Silence filters through the space between us.

“Will you?” I ask again, stirring that silence. “It will give me a fighting chance. I’ll either kill Javier myself, or I’ll die knowing that I tried.”

Victor’s shoulder rises and falls slowly as if he’d just taken a deep breath.

“I’ll think about it. Now go to sleep.”





CHAPTER EIGHT





Victor





I’m awoken at 3:42 A.M. staring down the barrel of my 9MM.

“What’s the password?” the girl demands.

She’s keeping a respectable distance. Impressive.

“The password,” she repeats sternly, motioning her head toward the table where my iPad sits.

I don’t move. She may have guts, but she’s still fidgety and it would be unfortunate if she shot me by accident.

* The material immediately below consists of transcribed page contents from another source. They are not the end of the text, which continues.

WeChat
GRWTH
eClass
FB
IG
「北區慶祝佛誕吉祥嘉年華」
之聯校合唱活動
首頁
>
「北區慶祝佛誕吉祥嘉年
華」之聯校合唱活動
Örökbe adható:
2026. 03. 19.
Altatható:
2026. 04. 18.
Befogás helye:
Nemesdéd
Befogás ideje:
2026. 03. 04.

“Uppercase F, six, eight, lowercase ‘k’, three, zero, zero, five, uppercase L, uppercase P, lowercase ‘w’, six.” I could easily take the gun from her before she got a shot off, the angle she’s standing, but I’m not ready to. Not yet.

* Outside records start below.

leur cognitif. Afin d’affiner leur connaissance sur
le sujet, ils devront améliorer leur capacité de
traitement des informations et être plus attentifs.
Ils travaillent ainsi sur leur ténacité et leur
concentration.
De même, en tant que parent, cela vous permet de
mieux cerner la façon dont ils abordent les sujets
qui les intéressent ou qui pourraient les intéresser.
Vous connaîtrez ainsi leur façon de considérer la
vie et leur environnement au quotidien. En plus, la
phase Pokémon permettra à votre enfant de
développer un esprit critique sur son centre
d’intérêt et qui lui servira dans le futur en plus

She tries to recall each character precisely the way I said them. Without her having to ask, I repeat it for her and even that gesture seems to confuse her.

Carefully, I lift my back from the bed and she grips the gun tighter. If she happened to pull the trigger, she’d only hit my cheekbone. The bullet might pass through my jaw. I’d be disfigured, but I’d live.

“You don’t want to see what’s on that computer,” I say.

“You admit it, then,” she says nervously. “Something happened. You found out while I was in the shower.”

I’m standing up now. She still hasn’t shot me. She’s not going to unless I try to go after her. Though I’m not so impressed anymore. If I was her, I would have put a bullet in my skull by now.

I nod my answer. I’m only mildly surprised that she figured that much out. I should never have asked about her mother. She’s a smart girl, this one, though still far too sympathetic and human to get out of this by herself alive.

Leaving the gun in her right hand and keeping her eyes on me, she takes three and a half steps backward and reaches for the iPad, glancing between it and me, one second each, long enough to type in the password. After one full minute of frustration, unable to find anything, the girl points the gun at the iPad and steps away from the table closer to the wall.

“You pull it up,” she demands. “Whatever it is.”

Her hands, both gripping the gun handle now, are shaking.

“I will tell you one last time, you don’t want to see it.”

“Just show me!”

She’s crying now. Tears roll down her cheeks. I notice her lip quiver on the right side. She’s probably sick to her stomach, her nerves frayed to nothing. I glimpse the ropes I tied her up with lying on the floor. They haven’t been cut. She has small hands, small wrists. Quite the escape artist to have worked herself free from those knots. I glimpse the clock between the beds. But it took her far too long to pull it off, I see.

“Hurry!”

Her eyes are red and glistening with moisture.

I turn the iPad around on the table to face me. Using my finger, I open my private email account and then the folder where I filed away the attachment message I received last night from my liaison:



“What have you done?” Fleischer inquired the night before through the live video feed. “The girl was not part of the deal.” His German accent always bleeding heavily through his English.